Application & Implication
"Il magazzino della ricerca"
Modo, Italie, Août/ Septembre 1993
Il Magasin, Centro nazionale di arte contemporanea di Grenoble è un
edificio industriale che, costruito a Parigi da Eiffel (insieme alla famosa
torre), è stato successivamente smontato e quindi ricostruito in questa
cittadina universitaria francese.
Negli ultimi anni di attività, sotto la direzione di Adelina von Fürstenberg,
il duttile spazio del Magasin ha ospitato un vivace programma, di respiro internazionale,
di mostre d'arte e di architettura, indagando sui limiti e le specificità dei
due processi creativi.
L'ultima, in senso cronologico, delle manifestazioni dedicate all' architettura,
intitolata « Application et implication, modèle de pensée
et acte de présence », ha riunito attorno al problema della relazione
architettura-società le riflessioni (tradotte in installazioni a grandezza
naturale) di alcuni giovani
architetti. Sono tutti europei (per origine o per formazione) : Bernd Albers;
Yves Arnold & Isabel Herault; Donald Bates; Ben Van Berkel; Odile Decq & Benoît
Cornette; Bruce Dunning & Pieter Versteegh (P.I.A.); Mark Goulthorpe & Zainie
Zainul & Yee Pin Tan (dEcoi); Enric Miralles; Wolfgang Pauzenberger & Michael
Hofstätter (Pauhof).
Prima di tentar di descrivere l'individualità di almeno alcune opere
in mostra rispetto al tema evocato, sembra necessario chiarire due questioni
fondamentali. Che cosa accomuna le ricerche di questa giovane avanguardia disseminata
per tutta (o quasi) l'Europa e perché i lavori qui esposti, pur
sembrando sculture o più in generale arte, possono definirsi a pieno
merito architettura ?
La risposta ai due quesiti è unica : essi hanno nella lettura dello
spazio contemporaneo un' attitudine critica che non contempla il costruire
come unico oggetto dell' immaginario architettonico e anzi lo proietta talvolta
oltre il terreno familiare dei luoghi e delle immagini. I lavori esposti esprimono
un architettura che - scrivono i responsabili dei progetti - « piuttosto
che rispondere a bisogni dati, a condizioni produttive, genera dei bisogni
e incita delle risposte, restando comunque molto vicina alla realtà,
sociale, urbana, economica o altro ».
Dunque più in generale questi lavori nascono da una interpretazione
critica del « progetto moderno » e si sviluppano cioè dalla
coscienza che gli aspetti dogmatici e mistici di questo hanno perso valore
assieme ai valori assoluti, alla visione globale della realtà all'interno
dalla più vasta crisi del pensiero classico.
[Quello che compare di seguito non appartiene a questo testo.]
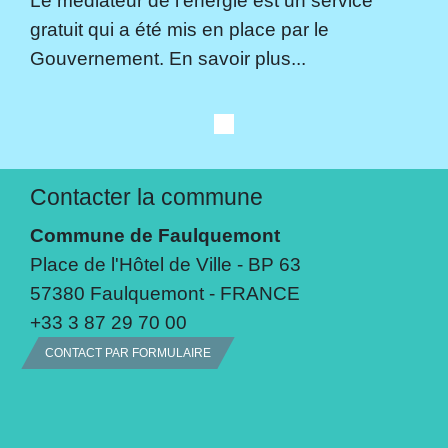
Le médiateur de l'énergie est un service
gratuit qui a été mis en place par le
Gouvernement. En savoir plus...
Contacter la commune
Commune de Faulquemont
Place de l'Hôtel de Ville - BP 63
57380 Faulquemont - FRANCE
+33 3 87 29 70 00
CONTACT PAR FORMULAIRE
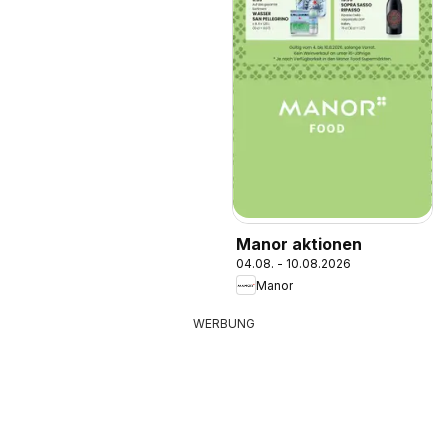
Manor aktionen
04.08. - 10.08.2026
Manor
WERBUNG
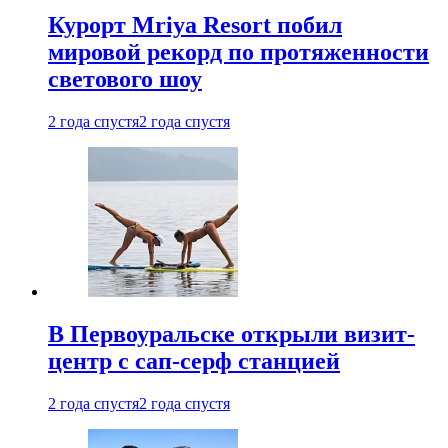
Курорт Mriya Resort побил
мировой рекорд по протяженности
светового шоу
2 года спустя
2 года спустя
В Первоуральске открыли визит-
центр с сап-серф станцией
2 года спустя
2 года спустя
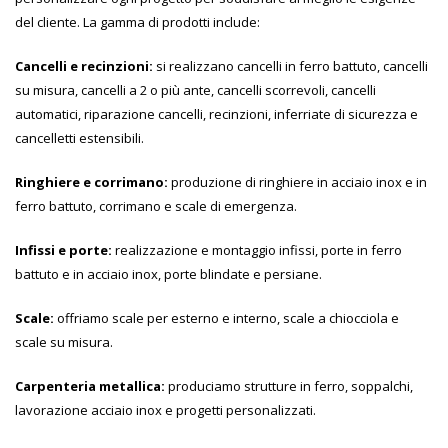
del cliente. La gamma di prodotti include:
Cancelli e recinzioni:
si realizzano cancelli in ferro battuto, cancelli
su misura, cancelli a 2 o più ante, cancelli scorrevoli, cancelli
automatici, riparazione cancelli, recinzioni, inferriate di sicurezza e
cancelletti estensibili.
Ringhiere e corrimano:
produzione di ringhiere in acciaio inox e in
ferro battuto, corrimano e scale di emergenza.
Infissi e porte:
realizzazione e montaggio infissi, porte in ferro
battuto e in acciaio inox, porte blindate e persiane.
Scale:
offriamo scale per esterno e interno, scale a chiocciola e
scale su misura.
Carpenteria metallica:
produciamo strutture in ferro, soppalchi,
lavorazione acciaio inox e progetti personalizzati.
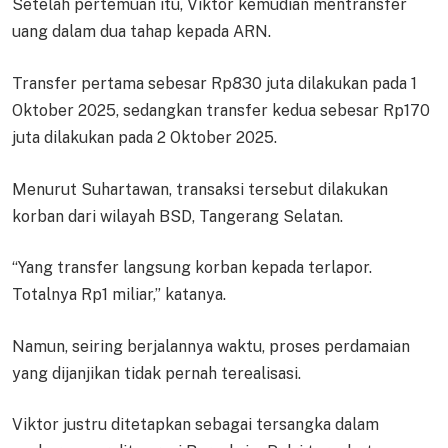
Setelah pertemuan itu, Viktor kemudian mentransfer
uang dalam dua tahap kepada ARN.
Transfer pertama sebesar Rp830 juta dilakukan pada 1
Oktober 2025, sedangkan transfer kedua sebesar Rp170
juta dilakukan pada 2 Oktober 2025.
Menurut Suhartawan, transaksi tersebut dilakukan
korban dari wilayah BSD, Tangerang Selatan.
“Yang transfer langsung korban kepada terlapor.
Totalnya Rp1 miliar,” katanya.
Namun, seiring berjalannya waktu, proses perdamaian
yang dijanjikan tidak pernah terealisasi.
Viktor justru ditetapkan sebagai tersangka dalam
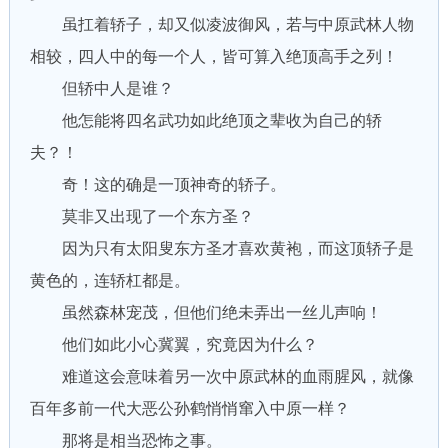
虽扛着轿子，却又似凌波御风，若与中原武林人物
相较，四人中的每一个人，皆可算入绝顶高手之列！
但轿中人是谁？
他怎能将四名武功如此绝顶之辈收为自己的轿
夫？！
奇！这的确是一顶神奇的轿子。
莫非又出现了一个东方圣？
因为只有太阳叟东方圣才喜欢黄袍，而这顶轿子是
黄色的，连轿杠都是。
虽然森林宠茂，但他们绝未弄出一丝儿声响！
他们如此小心冀翼，究竟因为什么？
难道这会意味着另一次中原武林的血雨腥风，就像
百年多前一代大恶公孙鹤悄悄窜入中原一样？
那将是相当恐怖之事。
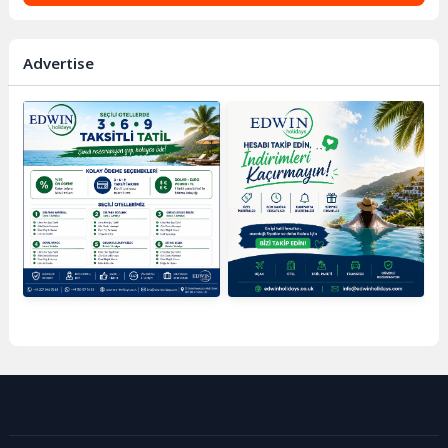
Advertise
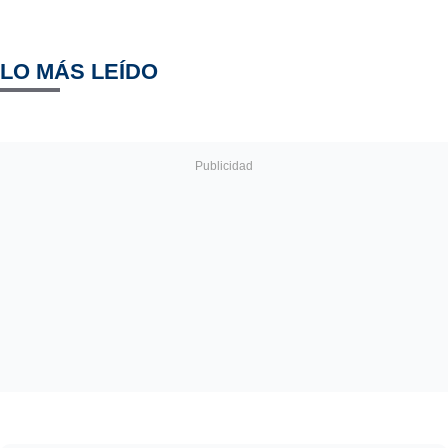
LO MÁS LEÍDO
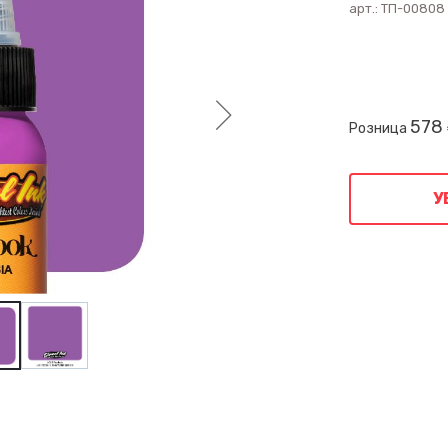
арт.:
ТП-00808
578
Розница
У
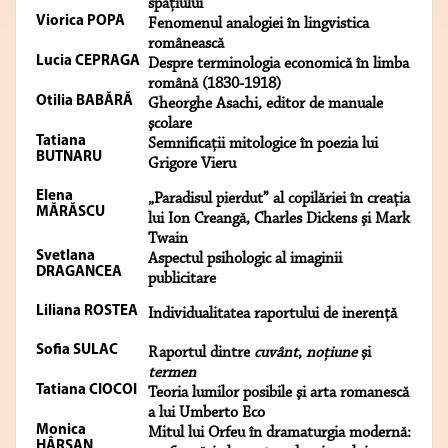
spaţiului
Viorica POPA
Fenomenul analogiei în lingvistica
românească
Lucia CEPRAGA
Despre terminologia economică în limba
română (1830-1918)
Otilia BABĂRĂ
Gheorghe Asachi, editor de manuale
şcolare
Tatiana
Semnificaţii mitologice în poezia lui
BUTNARU
Grigore Vieru
Elena
„Paradisul pierdut” al copilăriei în creaţia
MĂRĂSCU
lui Ion Creangă, Charles Dickens şi Mark
Twain
Svetlana
Aspectul psihologic al imaginii
DRAGANCEA
publicitare
Liliana ROSTEA
Individualitatea raportului de inerenţă
Sofia SULAC
Raportul dintre
cuvânt
,
noţiune
şi
termen
Tatiana CIOCOI
Teoria lumilor posibile şi arta romanescă
a lui Umberto Eco
Monica
Mitul lui Orfeu în dramaturgia modernă:
HÂRŞAN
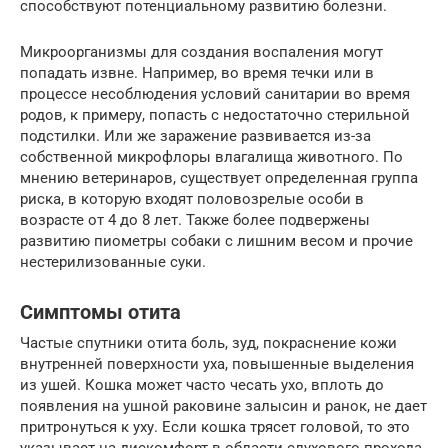
способствуют потенциальному развитию болезни.
Микроорганизмы для создания воспаления могут
попадать извне. Например, во время течки или в
процессе несоблюдения условий санитарии во время
родов, к примеру, попасть с недостаточно стерильной
подстилки. Или же заражение развивается из-за
собственной микрофлоры влагалища животного. По
мнению ветеринаров, существует определенная группа
риска, в которую входят половозрелые особи в
возрасте от 4 до 8 лет. Также более подвержены
развитию пиометры собаки с лишним весом и прочие
нестерилизованные суки.
Симптомы отита
Частые спутники отита боль, зуд, покраснение кожи
внутренней поверхности уха, повышенные выделения
из ушей. Кошка может часто чесать ухо, вплоть до
появления на ушной раковине залысин и ранок, не дает
притронуться к уху. Если кошка трясет головой, то это
указывает на дискомфорт в области слухового прохода.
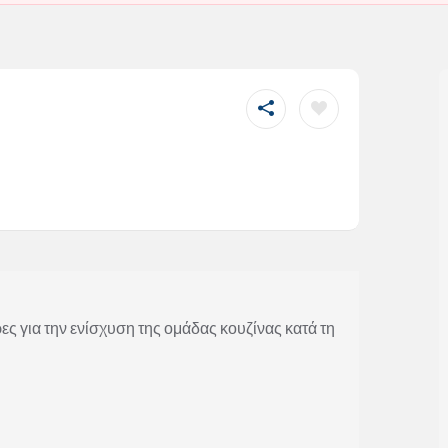
ς για την ενίσχυση της ομάδας κουζίνας κατά τη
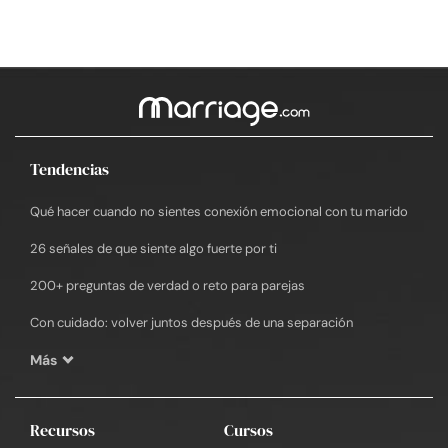
Tendencias
Qué hacer cuando no sientes conexión emocional con tu marido
26 señales de que siente algo fuerte por ti
200+ preguntas de verdad o reto para parejas
Con cuidado: volver juntos después de una separación
Más
Recursos
Cursos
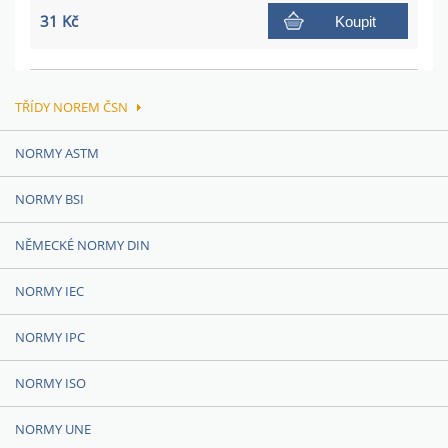
31 Kč
Koupit
TŘÍDY NOREM ČSN
NORMY ASTM
NORMY BSI
NĚMECKÉ NORMY DIN
NORMY IEC
NORMY IPC
NORMY ISO
NORMY UNE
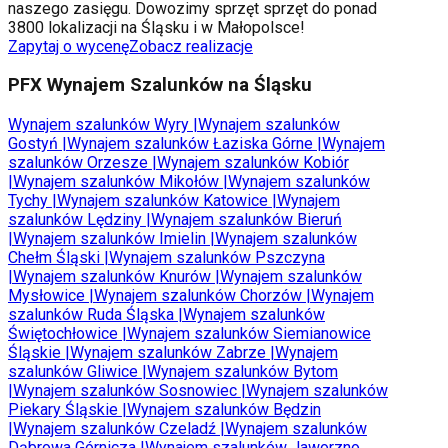
naszego zasięgu. Dowozimy sprzęt sprzęt do ponad
3800 lokalizacji na Śląsku i w Małopolsce!
Zapytaj o wycenę
Zobacz realizacje
PFX Wynajem Szalunków na Śląsku
Wynajem szalunków
Wyry
|
Wynajem szalunków
Gostyń
|
Wynajem szalunków
Łaziska Górne
|
Wynajem
szalunków
Orzesze
|
Wynajem szalunków
Kobiór
|
Wynajem szalunków
Mikołów
|
Wynajem szalunków
Tychy
|
Wynajem szalunków
Katowice
|
Wynajem
szalunków
Lędziny
|
Wynajem szalunków
Bieruń
|
Wynajem szalunków
Imielin
|
Wynajem szalunków
Chełm Śląski
|
Wynajem szalunków
Pszczyna
|
Wynajem szalunków
Knurów
|
Wynajem szalunków
Mysłowice
|
Wynajem szalunków
Chorzów
|
Wynajem
szalunków
Ruda Śląska
|
Wynajem szalunków
Świętochłowice
|
Wynajem szalunków
Siemianowice
Śląskie
|
Wynajem szalunków
Zabrze
|
Wynajem
szalunków
Gliwice
|
Wynajem szalunków
Bytom
|
Wynajem szalunków
Sosnowiec
|
Wynajem szalunków
Piekary Śląskie
|
Wynajem szalunków
Będzin
|
Wynajem szalunków
Czeladź
|
Wynajem szalunków
Dąbrowa Górnicza
|
Wynajem szalunków
Jaworzno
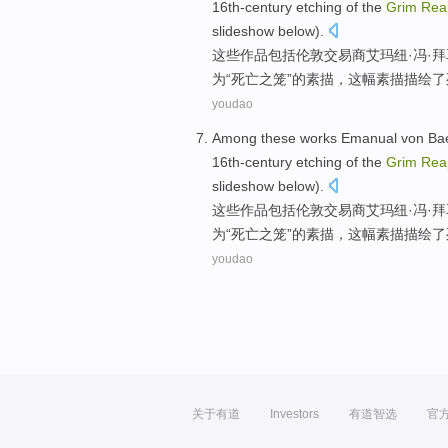
16
th-century
etching
of
the
Grim
Rea
slideshow below
).
这些
作品
包括
伦敦
交易商
艾玛纽·
冯
·
拜
为“
死亡之
笼
”的
素描
，
这
幅素描描绘了
youdao
Among
these
works
Emanual von
Ba
16
th-century
etching
of
the
Grim
Rea
slideshow below
).
这些
作品
包括
伦敦
交易商
艾玛纽·
冯
·
拜
为“
死亡之
笼
”的
素描
，
这
幅素描描绘了
youdao
关于有道
Investors
有道智选
官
Quindi, se a partire dalle filosofie della perdita non esiste più ricerca
del significato, se non sopravvivono tecnica o mestiere, la critica della contemporaneità ricerca
motivazioni quasi private all'opera architettonica attraverso le lettura/letteratura
psicologica e soprattutto attraverso un' arte paradigmatica (come quella contemporanea
che propone simultaneamente l'oggetto e il suo fondamento).
Ma se il confine arte-architettura sembra farsi più labile e quasi scomparire,
l'architettura d'altronde vive il contrasto o quasi il paradosso tra « arte » rivoluzionaria
e « casa » tradizionale : pone cioè il tema più profondo
dell'« occupare » versus « abitare » : di una relazione
dinamica con gli oggetti, con la realtà contrapposta a un abitare senza
trasformazioni.
La coscienza della crisi, infatti, descrive un nuovo rapporto soggetto-oggetto,
definito in senso temporale e dinamico : il nuovo oggetto è un processo,
una traccia di oggetti senza ordine, gerarchia e limiti. I progetti di Daniel
Libeskind (frequente riferimento per i più giovani sperimentatori) sono
esemplari a tal riguardo : collage di frammenti di pitture e di architetture,
nonché dei propri progetti precedenti, sono attratti nel flusso dominio
del transitorio.
Anche « l'uomo é una parte, un frammento di se stesso, esattamente
come ciò che egli ha prodotto e produce », dice Franco Rella in « Limina.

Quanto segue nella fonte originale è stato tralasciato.